Strength is also very much in evidence in Yusef’s tenor style, which (although it is less obviously ‘different’ than his oboe and flute work) I find the most exciting element in the album. Actually, the full-voiced, deep, and intensely swinging saxophone sound heard here (on the Goin’ Home theme from Dvorak’s “New World” Symphony, on the unexpected oldie, Ma…, and on the fervent blues titled Quarantine) is a good deal more on the ‘hard’ side than much of his past playing. To understand this point calls for a quick look at Yusef’s personal history:

Born in Chattanooga, Tennessee (in October, 1920), he was raised in Detroit, now generally recognized as a long-time hotbed of modern jazz talent. He was playing tenor professionally by 1939, first with local bands and then, by the middle and late ’40s, with such as Lucky MillenderRoy Eldridge, and Dizzy Gillespie. He became a Moslem in 1949 and the following year returned to Detroit to work and study and eventually, in 1955, to form his own group. He became a leading jazz figure in that city; among other jobs, he played for more than three years at Klein’s Show Bar. Late in 1959, be moved on to New York, where he has led his own group at The Half-Note and had a long engagement as a featured guest star with Charlie Mingus at the Showplace.

Undoubtedly his conversion was a key point. When Yusef embraced the Moslem religion, it was a whole-hearted move, involving his entire way of life and therefore, of course, his music. More than perhaps any other jazzman-convert, he made use of Eastern themes, feeling, and even instrumentation in his playing.

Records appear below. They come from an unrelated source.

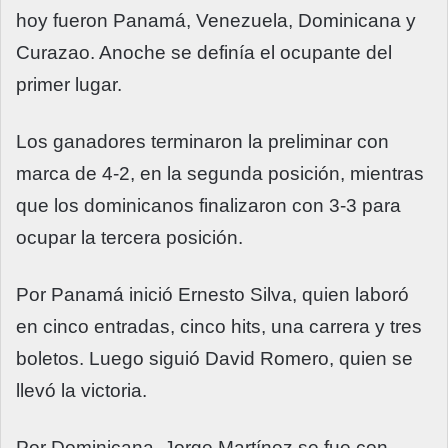
hoy fueron Panamá, Venezuela, Dominicana y
Curazao. Anoche se definía el ocupante del
primer lugar.
Los ganadores terminaron la preliminar con
marca de 4-2, en la segunda posición, mientras
que los dominicanos finalizaron con 3-3 para
ocupar la tercera posición.
Por Panamá inició Ernesto Silva, quien laboró
en cinco entradas, cinco hits, una carrera y tres
boletos. Luego siguió David Romero, quien se
llevó la victoria.
Por Dominicana, Jorge Martínez se fue con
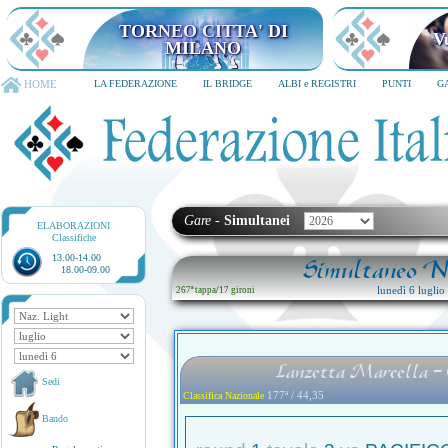
TORNEO CITTA' DI MILANO
6-8 dicembre 2026
HOME
LA FEDERAZIONE
IL BRIDGE
ALBI e REGISTRI
PUNTI
G
Gare
-
Simultanei
ELABORAZIONI
Classifiche
13.00-14.00
Simultaneo Na
18.00-09.00
lunedì 6 lugli
267ª tappa
/
17 gironi
Lanzetta Marcella -
Sedi
177ª / 44,35
Classifica Nazionale
Bando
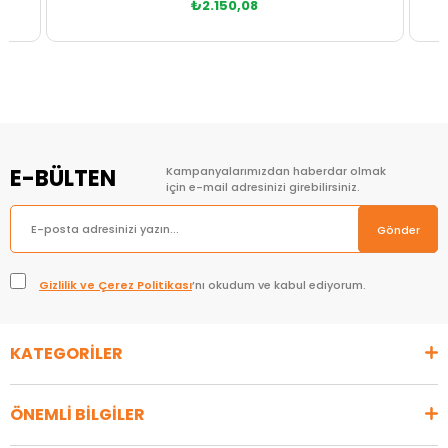
₺582,30
Sepete Ekle
E-BÜLTEN
Kampanyalarımızdan haberdar olmak
için e-mail adresinizi girebilirsiniz.
Gönder
Gizlilik ve Çerez Politikası
’nı okudum ve kabul ediyorum.
KATEGORİLER
ÖNEMLİ BİLGİLER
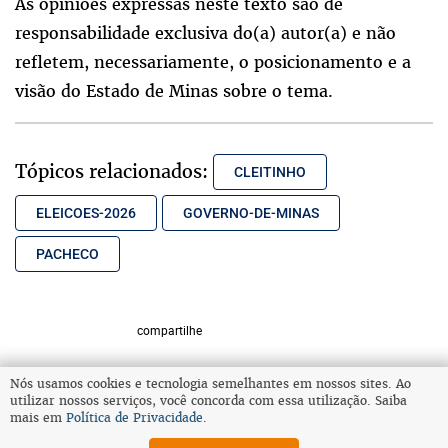
As opiniões expressas neste texto são de
responsabilidade exclusiva do(a) autor(a) e não
refletem, necessariamente, o posicionamento e a
visão do Estado de Minas sobre o tema.
Tópicos relacionados:
CLEITINHO
ELEICOES-2026
GOVERNO-DE-MINAS
PACHECO
compartilhe
Nós usamos cookies e tecnologia semelhantes em nossos sites. Ao
utilizar nossos serviços, você concorda com essa utilização. Saiba
VOLTAR AO TOPO
mais em
Política de Privacidade
.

More recently, however, he has moved on from this musical phase—still as deeply religious and interested in “developing spiritually and being able to reflect that development through music,” he no longer feels a need for the direct use of Oriental material, emphasizing instead a more straightforwardly swinging approach.

The Eastern feeling remains most in evidence on two haunting Lateef originals written for flute: Adoration and From Within (on the latter, pianist Hugh Lawson switches to celeste — contributing a wonderfully effective solo; and drummer Lex Humphries is on tympany). By way of contrast, there is a third, quite spritely flute number, Lateef Minor 7th, written by pianist-composer Joe Zawinul (currently Dinah Washington’s accompanist.)

Yusef’s backing on the album is supplied by a group of young and highly promising musicians. On most numbers, a unique ensemble blend is achieved by the rich and supple cello of Ron Carter, best known up to now as an able young bassist, who has worked with Thelonious Monk and with Randy Weston. The rhythm section includes two Detroiters, who came to New York with Lateef in ’59: the firm, big-toned Herman Wright on bass; and hard-swinging Hugh Lawson on piano. Drummer Lex Humphries has been quickly building a reputation through his stints with Dizzy Gillespie and the Art FarmerBenny Golson “Jazztet.”